Has anyone had bitter single people try to give them marriage advice? How did you handle it?


----------



## SteppingStones

UGH - not single people, but divorcees who are bitter and jaded and give me their "advice" but not good advice -- it's all bitter, nasty, you'll regret getting married bs.

I just walk away when people start spouting stuff like that.

I am happily married and don't need their negativity.


----------



## jgayle01

I have a simliar problem, since I have very few friends and NONE of them are married (single or divorced). I'm very cautious with what I share with them. Any conversation I start with them regarding my husband or our marriage is viewed as a request for advice, when most of the time I'm just venting. When I do find myself in a conversation with the occasional bitter person with nothing good to say, I do this (it works all of the time). "Okay but I'm trying to SAVE my marriage. What advice can you give me?" They do one of two things: say something positive (often cliche) or tell me they have no advice. In either case, the conversation usually ends there and on to another subject.


----------



## greeneyeddolphin

It depends on who the single person is. Technically, I'm considered "single", by legal definitions, but I'm divorced and in a long term relationship. Between the lessons I learned in my failed marriage and the things I learn everyday in my relationship, I think it's ok for me to give *some* advice to a married person, depending on the situation. 
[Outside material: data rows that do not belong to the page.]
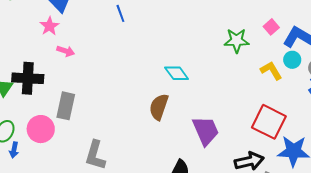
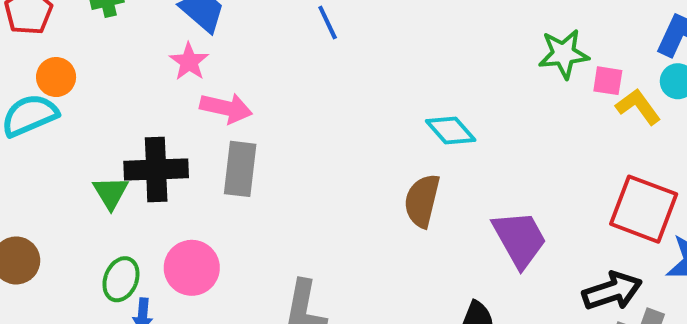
pink square: (271, 27) -> (608, 81), moved, turned -35
pink arrow: (66, 51) -> (226, 108), size x1.4
gray rectangle: (66, 106) -> (240, 169), moved

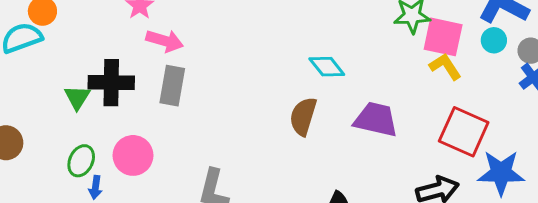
pink square: (608, 81) -> (443, 37), size x1.8
yellow L-shape: (638, 107) -> (445, 67), moved
purple trapezoid: (520, 239) -> (376, 119), moved, turned -51

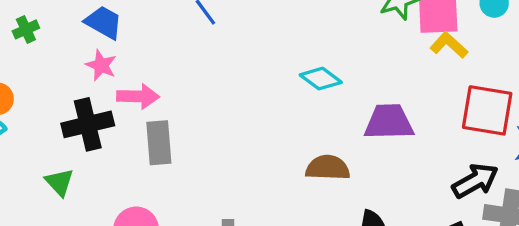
black cross: (111, 83) -> (88, 124), moved
brown semicircle: (303, 116) -> (328, 168), moved, turned 90

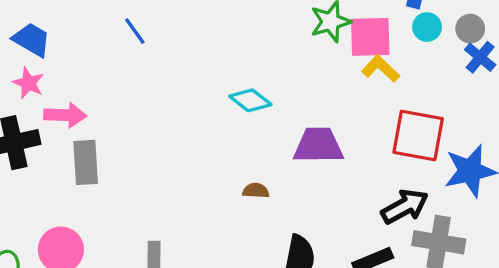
brown semicircle: (328, 168) -> (256, 191), size x0.6

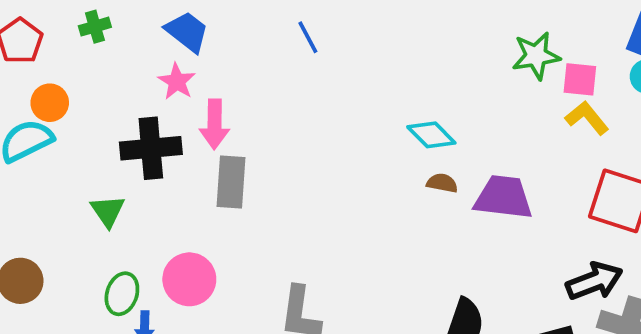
pink square: (370, 37) -> (580, 79), size x0.7
pink arrow: (65, 115) -> (215, 124), turned 81
brown semicircle: (256, 191) -> (442, 183), moved

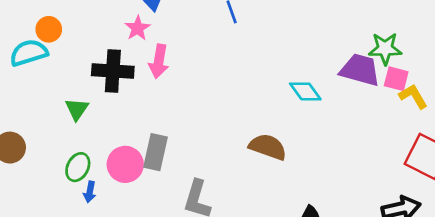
pink square: (580, 79) -> (396, 79), moved
gray rectangle: (231, 182) -> (156, 152), moved
brown semicircle: (442, 183) -> (268, 147), moved, size x1.8
purple trapezoid: (503, 197) -> (360, 70), moved

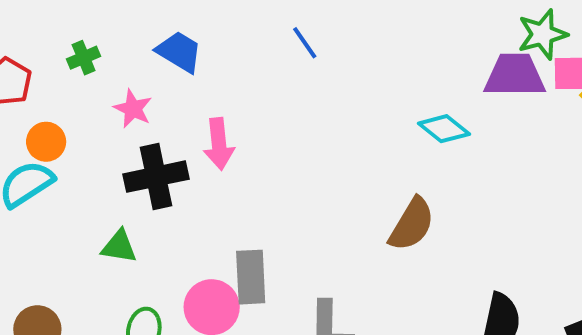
pink star: (138, 28) -> (133, 109), moved
green triangle: (77, 109) -> (119, 247), turned -40
brown semicircle: (268, 147) -> (412, 224), turned 117

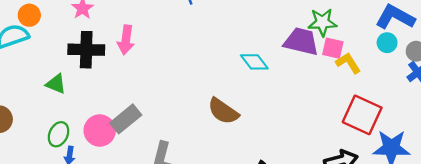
brown semicircle: (412, 224) -> (223, 111), turned 80
gray rectangle: (251, 277) -> (126, 119), turned 40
On the other hand, put a single person in front of me who's never been married, and whose only real relationship was their high school love that they broke up with after senior prom...yeah, I'm not gonna take their advice.


----------



## greenpearl

Everybody likes to think they are smart and they have something great to share. 

What they think is great may not be what we like! 

So it is not the talker's problem, it is the taker's problem. We take what we think it is good for us! For what we think it is garbage, let them enjoy their talk!

I had a woman who doesn't love her husband tells me it is wrong for me to love my husband. I had a woman who doesn't like to cook tells me it is silly for me to cook, I had a woman who likes to hide secret money tells me it is a great idea. What could I do? I couldn't tell her to shut up, I did the same thing you did, avoid this kind of conversation with people like this!


----------



## major misfit

I don't take diet advice from someone who's never had a weight problem. I don't take advice on quitting smoking from someone who's never smoked. I don't take child rearing advice from someone who's never had children, or at least had professional training. And I sure as heck don't take marriage advice from someone who's never shared their life with someone else (married or not).


----------



## WadeWilson

Well all I can say is, you can be so far into something that you can't see all sides... And we need perspective from an outside source... Its kinda like if you sit inside the house and never go outside, never look out the window... How do you know when to tend to the lawn? But do a person need to be in a house to tell you... Hey mow your lawn... Life is full of lessons coming from very unlikely teachers... If you say she's dating only married men maybe she do know a side of marriage most wives don't know or is unwilling to find out... We have to sometimes open our ears... We all have insight on many things... Even never doing, because we sometimes see it from the outside... I've heard wisdom through many channels, rich about being poor, married about being single, childless about being an parent, drop out about being educated, and all vice versa and then some... Now the worst is when they do it everyday and they have nothing but poor advice...


----------



## lime

WadeWilson said:


> Life is full of lessons coming from very unlikely teachers...


SO TRUE!

Despite bad personal decisions or inexperience, I think people are very capable of giving valuable advice. Ask a six-year-old about what makes a happy marriage, and they'll probably say something like "love each other and be nice." Are you going to discount that completely just because that kid hasn't been married yet? That's some pretty good advice!

Personal choices are of a similar nature; for example, I still offer advice on parenting, even though I've never had a child before. But at one point in my life (very recently, in fact) I _was_ the child and can speak from that experience. I also have training in childhood education and counseling (no degrees or certificates; just experience). If people think my suggestions are wrong simply because I haven't raised my own children, that's their right, but they could be missing out on some of the more useful things I say.

So I think it's best to listen with an open mind, and judge the advice on its own merit, rather than judging the person offering the advice.

But...If you don't like hanging around that crazy woman because she's a royal pain, then I say ignore her


----------